- Task to carry out -
Although the data below holds other lines too, output only those from the line with "Datenschutz" up to and including the line with "Gesetzeskonforme Verpackungslizenzierung", exactly as they appear.

(Excerpts from a dataset)
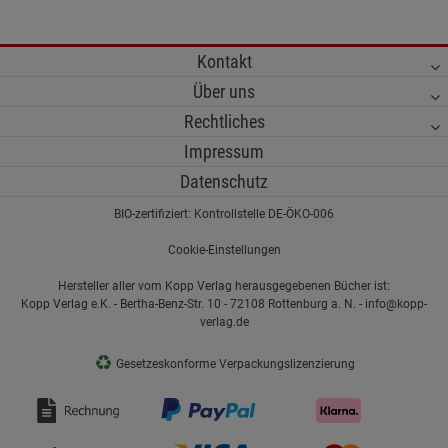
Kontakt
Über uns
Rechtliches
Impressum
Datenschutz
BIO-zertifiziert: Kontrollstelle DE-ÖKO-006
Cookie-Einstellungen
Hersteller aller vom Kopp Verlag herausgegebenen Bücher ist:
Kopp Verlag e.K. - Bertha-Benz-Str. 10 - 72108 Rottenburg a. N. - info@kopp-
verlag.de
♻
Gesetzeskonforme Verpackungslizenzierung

* * *

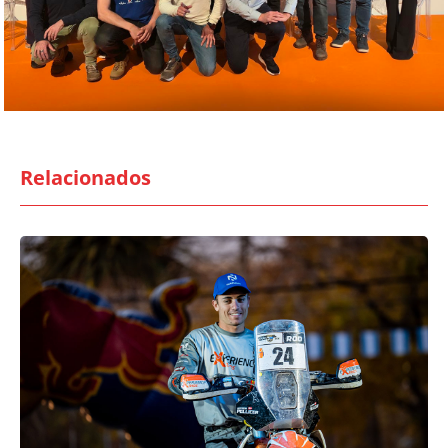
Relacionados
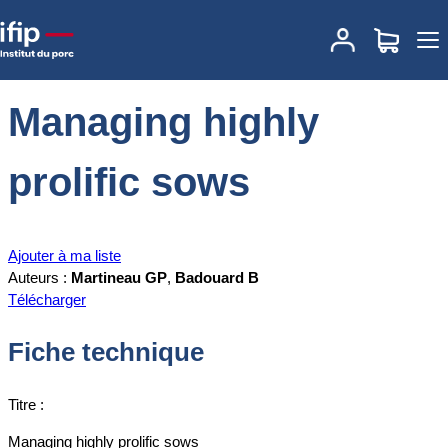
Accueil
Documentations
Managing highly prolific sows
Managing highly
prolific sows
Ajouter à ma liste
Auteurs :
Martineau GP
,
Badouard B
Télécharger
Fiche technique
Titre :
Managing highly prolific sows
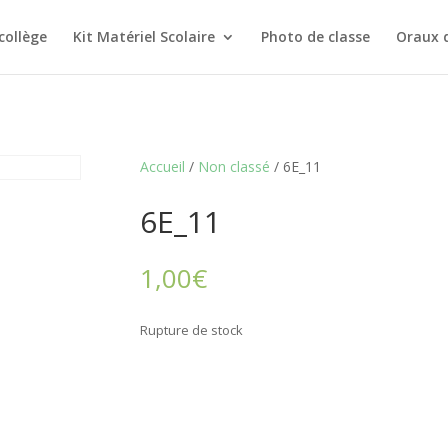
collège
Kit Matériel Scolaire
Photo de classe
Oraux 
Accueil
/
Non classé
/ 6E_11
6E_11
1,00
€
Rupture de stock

==

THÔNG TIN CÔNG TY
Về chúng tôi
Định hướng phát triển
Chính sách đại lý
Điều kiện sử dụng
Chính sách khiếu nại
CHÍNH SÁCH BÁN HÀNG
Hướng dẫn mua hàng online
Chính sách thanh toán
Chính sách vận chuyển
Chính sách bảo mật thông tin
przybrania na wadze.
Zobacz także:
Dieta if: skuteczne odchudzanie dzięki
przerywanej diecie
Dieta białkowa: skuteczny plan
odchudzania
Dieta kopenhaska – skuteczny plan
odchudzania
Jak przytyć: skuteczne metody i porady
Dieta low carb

- Answer box -
Datenschutz
BIO-zertifiziert: Kontrollstelle DE-ÖKO-006
Cookie-Einstellungen
Hersteller aller vom Kopp Verlag herausgegebenen Bücher ist:
Kopp Verlag e.K. - Bertha-Benz-Str. 10 - 72108 Rottenburg a. N. - info@kopp-
verlag.de
♻
Gesetzeskonforme Verpackungslizenzierung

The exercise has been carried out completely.